Carl Francis Pilat (1876–1933), the nephew of Ignatz Anton Pilát, was an organizing member of the firm of Hinchman & Pilat, then landscape architect for the city parks 1913–1918. While with the city, Carl Pilat designed Astoria Park, the Telewan project (later named Jacob Riis Park) in Queens, both around 1913, and redesigns of Union Square and Isham, Gaynor memorial and Silver Lake parks. Pilat drew landscape designs for estates of C. H. Dodge, Spencer Trask, E. M. Shepard, E. K. Cone and the Baroness von Zimmerman, some of the gardens at what later became the Reeves-Reed Arboretum in Summit, New Jersey, and the Theodore Vail memorial in Parsippany, New Jersey.

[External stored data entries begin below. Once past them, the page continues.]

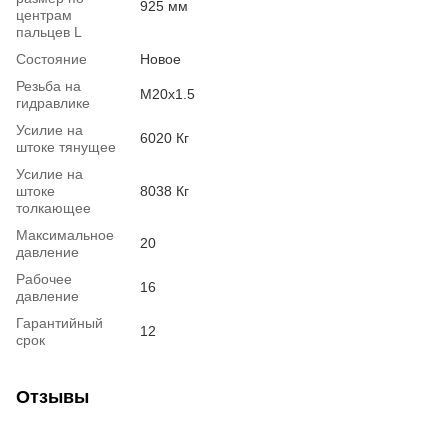
925 мм
центрам
пальцев L
Состояние
Новое
Резьба на
М20х1.5
гидравлике
Усилие на
6020 Кг
штоке тянущее
Усилие на
штоке
8038 Кг
толкающее
Максимальное
20
давление
Рабочее
16
давление
Гарантийный
12
срок
Отзывы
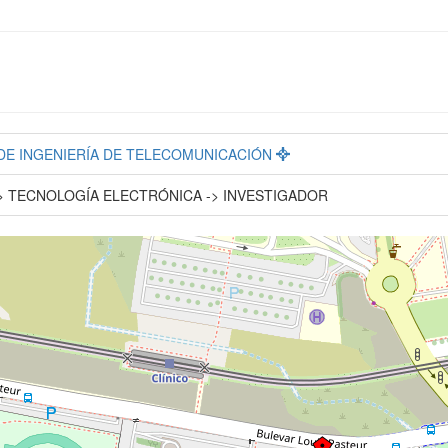
. DE INGENIERÍA DE TELECOMUNICACIÓN
 TECNOLOGÍA ELECTRÓNICA -> INVESTIGADOR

== Early life and education ==
Pilat was born on August 19, 1876, in Ossining, New York. he received an AB from the College of Agriculture of Cornell University in 1900.

== Career ==
He worked as a landscape architect of the New York City Parks Department for five years. When work on Central Park slowed down, Pilat became the chief landscape gardener of the city of New York. He planned improvements for many parks, including Washington Square Park, Battery Park, New York City Hall Park, Mount Morris and Prospect Parks. Later he designed numerous estates in New Jersey, Long Island and in Westchester County, New York. In 1914 Pilat completed the plans for a park along the shore of the East River at Astoria.

== Memberships ==
Pilat was a Fellow of the American Society of Landscape Architects.

== Personal life and death ==
He died on May 26, 1933, in Hasbrouck Heights, New Jersey.